Con la pubblicazione definitiva dell’Anti-Money Laundering Regulation (AMLR), l’Unione Europea inaugura una nuova fase normativa, tesa a ridefinire in profondità il rapporto fra asset digitali e infrastrutture giuridiche sovranazionali. Il regolamento, che si affianca a un impianto già articolato — comprendente anche la direttiva AMLD e il regolamento AMLAR — entrerà in vigore nel 2027, introducendo divieti espliciti nei confronti di criptovalute orientate alla privacye imponendo restrizioni sistemiche alla possibilità di operare in anonimato attraverso intermediari regolamentati. Si tratta, nei fatti, di una cesura epistemica più che di un semplice aggiustamento tecnico: a essere messo in discussione non è solo uno strumento, ma un intero paradigma di architettura finanziaria.

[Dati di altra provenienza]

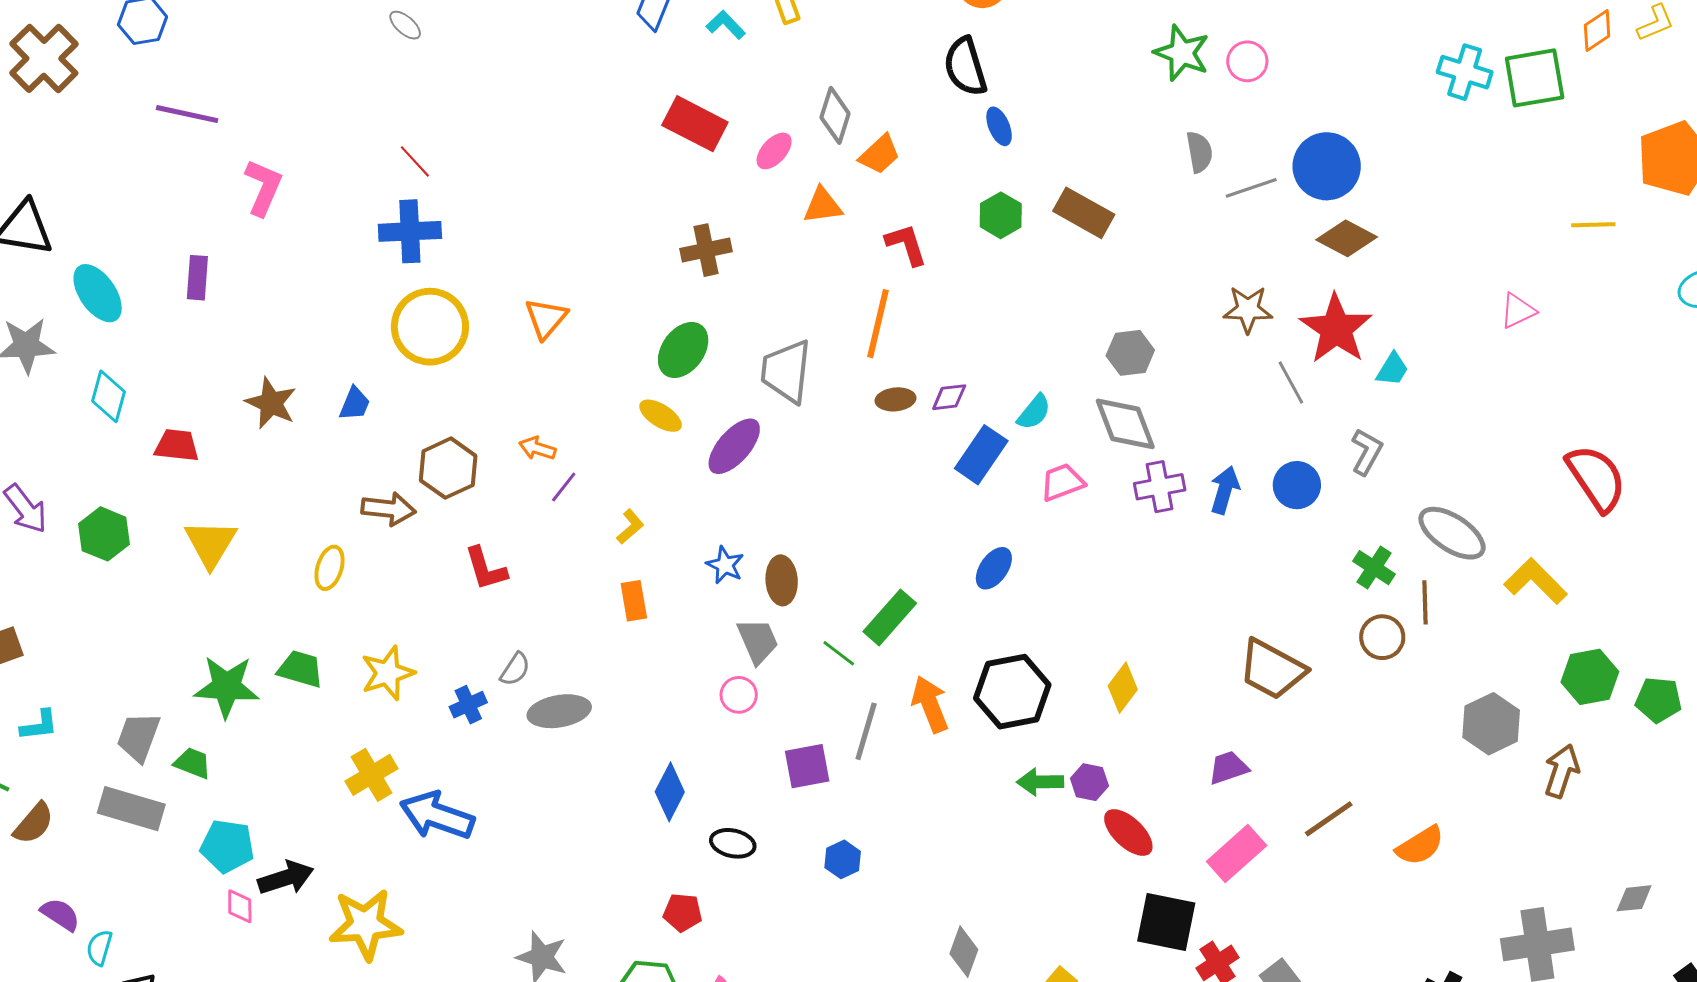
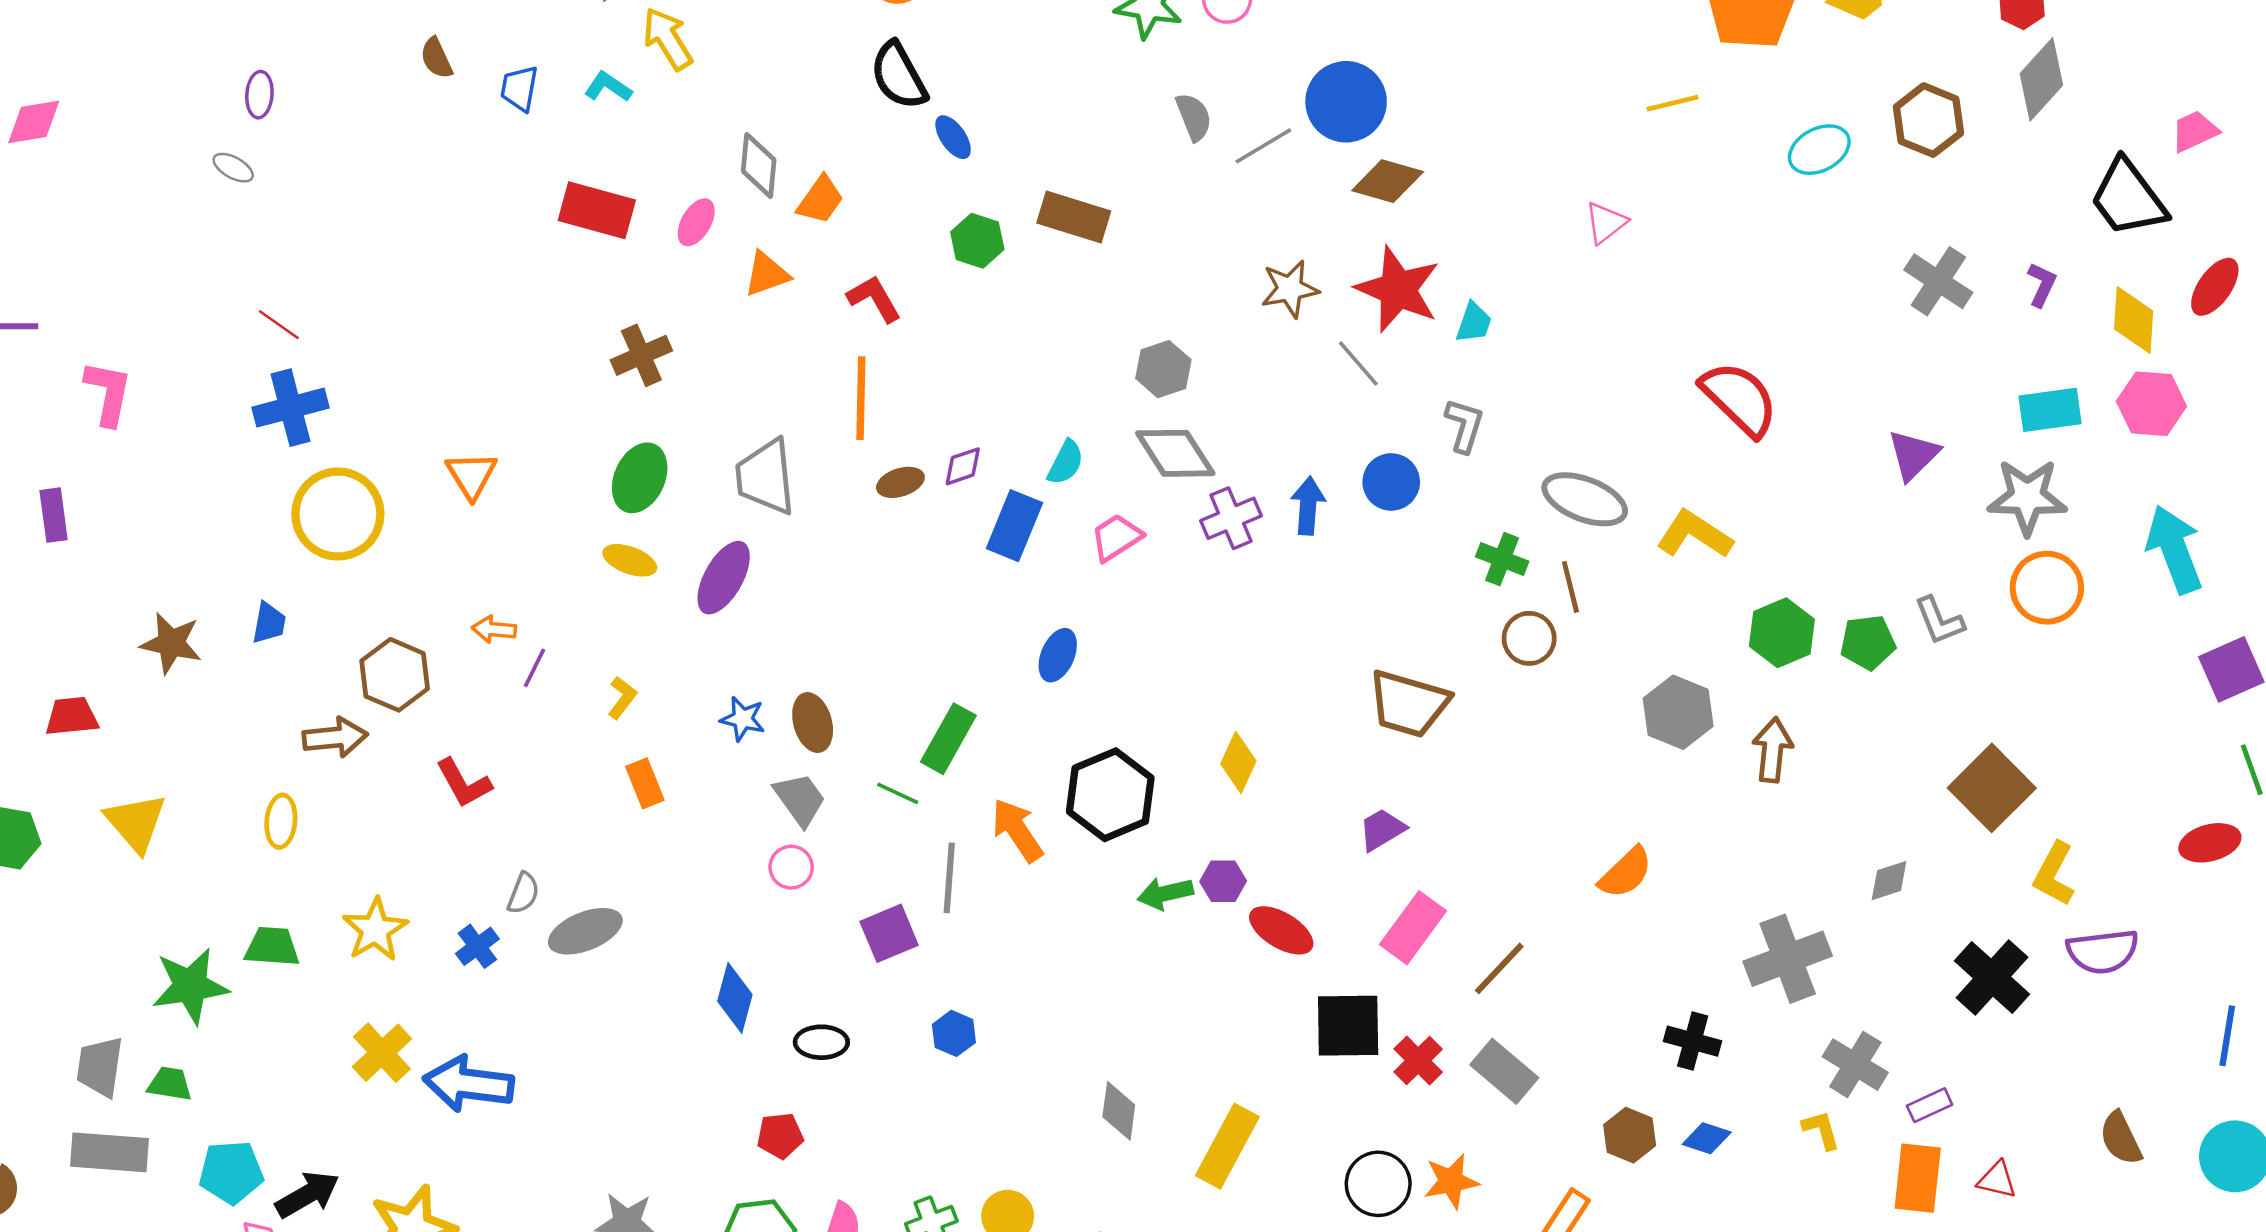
brown line: (1329, 819) -> (1499, 968), moved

La norma più rilevante è contenuta all’articolo 79 dell’AMLR, laddove si stabilisce il divieto per banche, istituzioni finanziarie e fornitori di servizi di cripto-asset (CASP) di detenere o gestire conti privi di identificazione formale del titolare effettivo, ivi comprese quelle configurazioni tecnologiche che rendono irrintracciabili le operazioni o le identità sottostanti. L’intento è quello di precludere spazi di opacità sistemica, impedendo che strumenti come Monero, Zcash o wallet strutturati per l’obfuscation diventino vie privilegiate per l’elusione delle normative fiscali e penali. A essere colpito non è tanto l’utilizzo individuale di tecnologie crittografiche, quanto la possibilità di inserirle stabilmente nel perimetro economico-legale europeo.
A rafforzare la cogenza del quadro normativo sarà , dal 2027, l’attività della nuova Autorità Antiriciclaggio Europea (AMLA), la quale disporrà di poteri diretti di supervisione su almeno quaranta soggetti attivi in più Stati membri, selezionati in base a criteri quantitativi ben definiti (tra cui almeno 20.000 clienti residenti nello Stato ospitante o transazioni per oltre 50 milioni di euro). A essa spetterà anche il compito di coordinare l’elaborazione degli atti delegati e delle specifiche tecniche di attuazione, in stretta collaborazione con l’European Banking Authority.
Tra le altre disposizioni, merita attenzione l’obbligo di due diligence rafforzata per tutte le transazioni superiori ai 1.000 euro, il che, pur non implicando il divieto esplicito dei wallet non custodial, ne limita fortemente l’usabilità operativa, almeno nel contesto di interazioni con intermediari vigilati. In questo senso, il regolamento sancisce non solo il principio della tracciabilità , ma una precisa architettura dell’interoperabilità regolamentata, dove ogni nodo deve poter essere ricondotto a un’identità conforme e accessibile.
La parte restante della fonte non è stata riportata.